So gather 'round, children, and let me tell you the tale of the dreaded table variable! How a query that timed out after an hour was run in just 3 seconds with a tiny little fix. The server version was... 2017 (fade to dream sequence)

First, the setup: I needed to delete rows from a large table (30+ million rows) which did not have an associated account in a calculated list of about 20 thousand. Simple right?

DECLARE @Accounts TABLE(ACC_ID CHAR(5))

INSERT INTO @Accounts
SELECT ... whatever
      
SELECT TOP 1 *
FROM MyTable t
LEFT OUTER JOIN @Accounts a
ON t.ACC_ID=a.ACC_ID
WHERE a.ACC_ID IS NULL

Just get me that first orphaned record please... ... ... 40 minutes later... WTF?

As I was saying in the previous post, table variables do not have statistics and the engine assumes they have only one row. So what does the execution plan want? To go through all of the 30+ million rows and then search them into the accounts table. Only the accounts table has 20 thousand rows, too. And it takes forever!

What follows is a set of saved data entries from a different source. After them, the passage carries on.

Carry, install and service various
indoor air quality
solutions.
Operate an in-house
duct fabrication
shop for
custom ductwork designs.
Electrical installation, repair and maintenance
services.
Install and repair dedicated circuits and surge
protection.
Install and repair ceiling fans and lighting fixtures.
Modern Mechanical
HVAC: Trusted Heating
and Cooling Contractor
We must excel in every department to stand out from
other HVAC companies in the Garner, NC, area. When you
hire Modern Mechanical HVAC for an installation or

Mind that I've simplified the case here. Table variables do allow indexes and primary keys. I tried that. No effect at all!

Let's change the query then:

CREATE TABLE #Accounts(ACC_ID CHAR(5))

INSERT INTO #Accounts
SELECT ... whatever
      
SELECT TOP 1 *
FROM MyTable t
LEFT OUTER JOIN #Accounts a
ON t.ACC_ID=a.ACC_ID
WHERE a.ACC_ID IS NULL

DROP TABLE #Accounts

Just get me... wait, what? The query ended in 3 seconds. Suddenly, knowing the number and structure of the rows in the table led to the correct execution plan.

But can't I use table variables somehow? You can, but you have to force the engine to do it your way. First of all, you use OPTION (FORCE ORDER) which will keep the tables in the order you declared them. And then you have to reverse the JOIN so that @Accounts is the first table, but the effect is the same.

DECLARE @Accounts TABLE(ACC_ID CHAR(5))

INSERT INTO @Accounts
SELECT ... whatever
      
SELECT TOP 1 *
FROM @Accounts a
RIGHT OUTER JOIN MyTable t
ON t.ACC_ID=a.ACC_ID
WHERE a.ACC_ID IS NULL
OPTION (FORCE ORDER)

Back to three seconds. Ugh!

Now, I will probably use a temporary table, because forcing the way the SQL engine interprets your queries is almost always a bad idea and it makes the code harder to read, too.

Hope it helps!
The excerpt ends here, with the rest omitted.